Modesty? Maybe. But it seems more than that. Barbauld, after giving us 184 lines of exquisitely rhymed and metered verse, tells us ultimately that she is not a master of her craft. She is not a poet. That indeed, whatever little skill she has can be attributed only to the Muse—and her muse, unlike perhaps the shining, glorious muse of Wordsworth or Coleridge, is “weak” and “drooping.” This would be the equivalent of Audre Lorde rounding out “A Woman Speaks” with “I am/woman/and not white./And not very good/sorry for wasting your time.” 

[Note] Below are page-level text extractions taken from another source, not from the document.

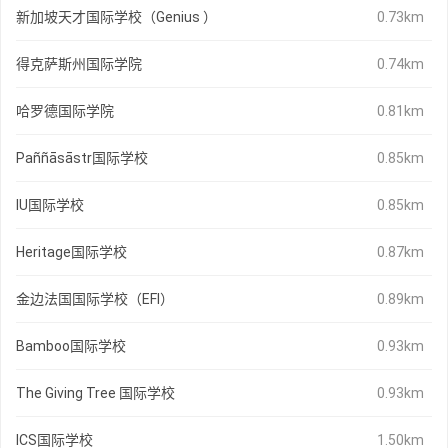
新加坡天才国际学校（Genius ）
0.73km
得克萨斯州国际学院
0.74km
哈罗德国际学院
0.81km
Paññāsāstr国际学校
0.85km
IU国际学校
0.85km
Heritage国际学校
0.87km
金边法国国际学校（EFI）
0.89km
Bamboo国际学校
0.93km
The Giving Tree 国际学校
0.93km
ICS国际学校
1.50km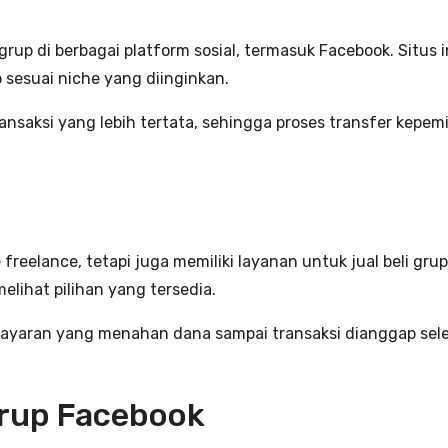
p di berbagai platform sosial, termasuk Facebook. Situs i
sesuai niche yang diinginkan.
aksi yang lebih tertata, sehingga proses transfer kepemi
reelance, tetapi juga memiliki layanan untuk jual beli grup
elihat pilihan yang tersedia.
bayaran yang menahan dana sampai transaksi dianggap sel
rup Facebook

The shocking truth is that, for their time, Smith and Barbauld were doing something highly radical in daring to pick up a pen, daring to publish their poetry at all. But the “I” they were located in was necessarily restrictive. They were not free to confess, to blend the writing “I” with the speaking “I.” Smith, her verse already so concealed behind the tropes of the Romantic period, by the muse, by the pastoral, by the constructions of myth and artifice, was, as Stuart Curran notes in his introduction to Elegiac Sonnets, still torn down by her contemporaries for being self-pitying and weak.  Reviewers worried that she was suicidal. Are we sensing a theme, yet? 

***

Historically, women were not allowed to be poets. A woman, in a pinch, might be a poetess. But really, a woman was the force of inspiration, not creation. She was the muse. 

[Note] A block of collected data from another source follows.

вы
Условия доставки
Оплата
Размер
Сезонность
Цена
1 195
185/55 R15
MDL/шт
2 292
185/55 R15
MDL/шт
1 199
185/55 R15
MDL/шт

And that’s a complicated relationship, isn’t it—woman as muse? To what degree is it symbiotic? To what degree does the male poet need his muse? Who holds the power there?

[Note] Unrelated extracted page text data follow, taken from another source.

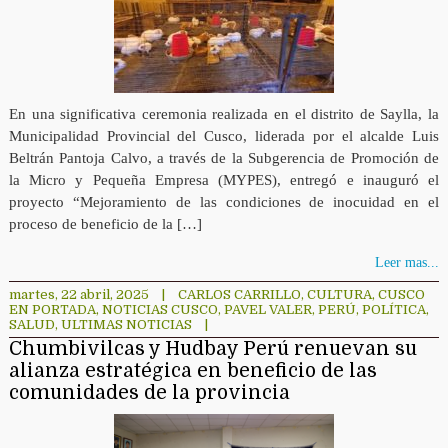
En una significativa ceremonia realizada en el distrito de Saylla, la
Municipalidad Provincial del Cusco, liderada por el alcalde Luis
Beltrán Pantoja Calvo, a través de la Subgerencia de Promoción de
la Micro y Pequeña Empresa (MYPES), entregó e inauguró el
proyecto “Mejoramiento de las condiciones de inocuidad en el
proceso de beneficio de la […]
Leer mas...
martes, 22 abril, 2025
|
CARLOS CARRILLO
,
CULTURA
,
CUSCO
EN PORTADA
,
NOTICIAS CUSCO
,
PAVEL VALER
,
PERÚ
,
POLÍTICA
,
SALUD
,
ULTIMAS NOTICIAS
|
Chumbivilcas y Hudbay Perú renuevan su
alianza estratégica en beneficio de las
comunidades de la provincia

Key, I think, to answering this question is the fact that the muse has no agency, no purpose but to inspire her charge. She’s a slot machine, an ATM dispensing art and music and poetry. And she is always a woman. And she is always beautiful. And she exists for no other purpose than to satisfy a man’s needs. 

I think of Neil Gaiman’s Sandman, the story where Calliope is trapped and repeatedly raped by Erasmus Fry, who can’t for the life of him seem to come up with an original idea without her.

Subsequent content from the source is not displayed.